Output exactly, please, the lines of the records below from the one containing "ng premium. Model desain" through the final line.

***** Task data

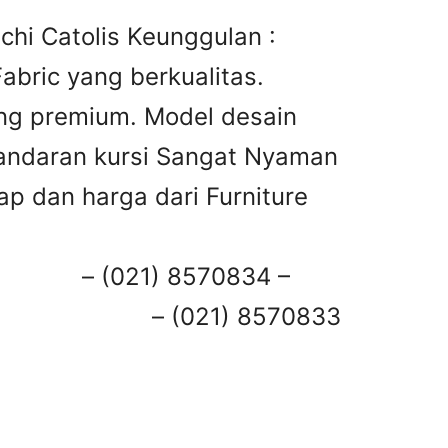
chi Catolis Keunggulan :
bric yang berkualitas.
ng premium. Model desain
andaran kursi Sangat Nyaman
ap dan harga dari Furniture
1) 8570834 –
– (021) 8570833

**********

**Answer to the exercise:**
ng premium. Model desain
andaran kursi Sangat Nyaman
ap dan harga dari Furniture
1) 8570834 –
– (021) 8570833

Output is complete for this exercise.